All of this blog’s 250 sidebar links have had their annual check, by hand and eye rather than an auto-bot. Problematic links have been repaired or deleted, as needed.
Readers of this blog may have noticed new posts flashing up on this blog, only to be seemingly removed some hours later. Their ‘removal’ is due to the ongoing problems with my website host’s database servers, problems which have been going on for about ten days now. The overall site and domain is stable, but the database server is not.

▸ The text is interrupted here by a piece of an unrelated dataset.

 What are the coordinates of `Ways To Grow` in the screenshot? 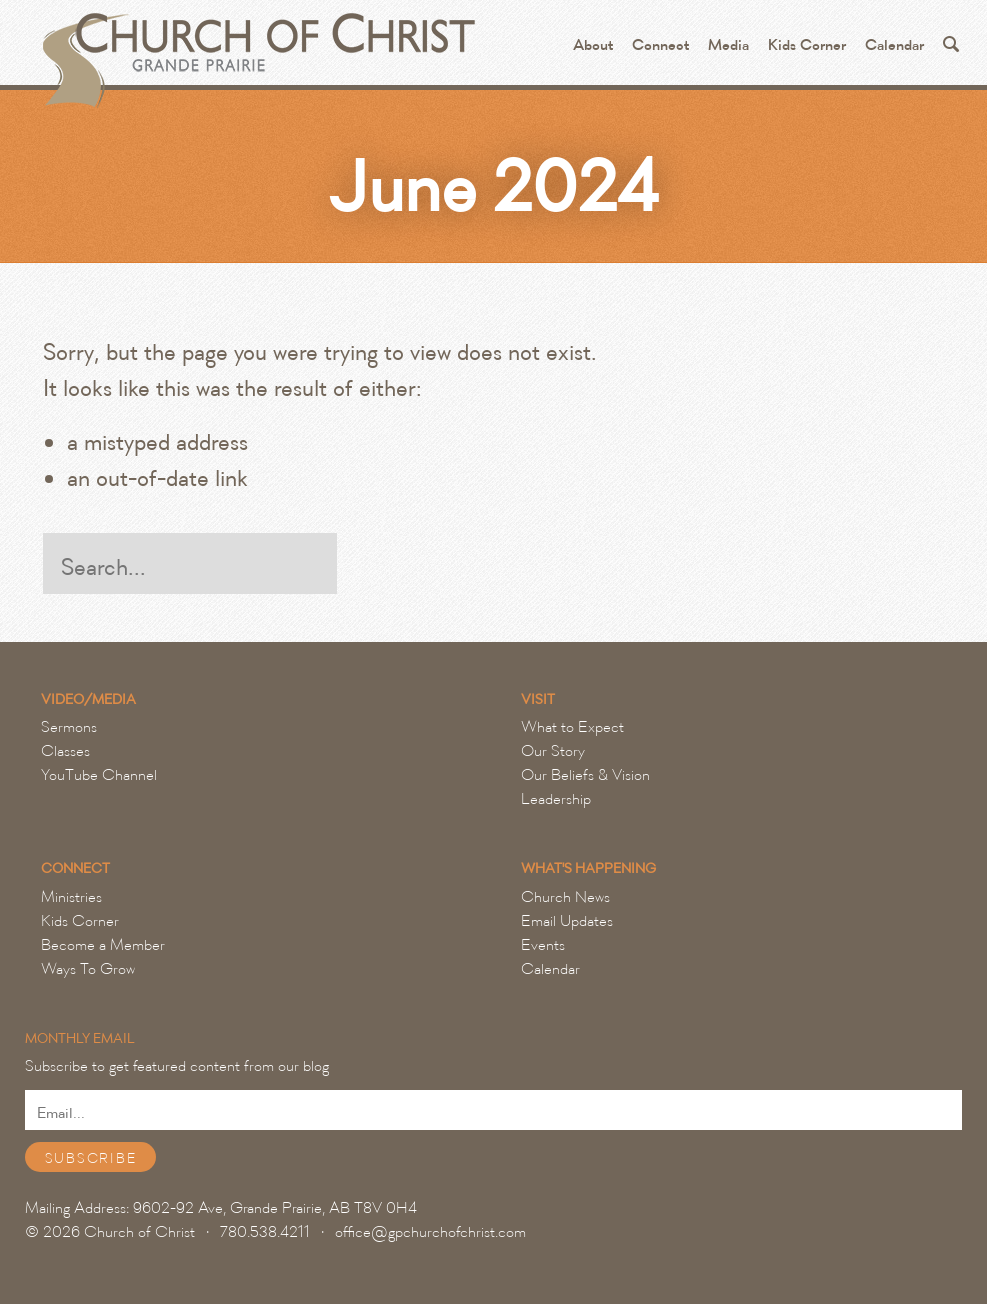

This impacts on the WordPress blog, which requires a database to function. When the database server crashes and reverts to a stable backup of its contents, it has the effect of wiping my recent posts. Currently the blog is stable to 6th April. I have backups of all the contents and also the wiped blog posts, and will re-post those once the blog is stable again (i.e.: if this post remains live and doesn’t also vanish). Thanks for your patience, readers!
It’s been a little over a year since I checked all the ‘The Poser/DAZ Directory’ sidebar Web links on this blog. Last night I checked them all by hand, and have either updated or deleted the broken ones.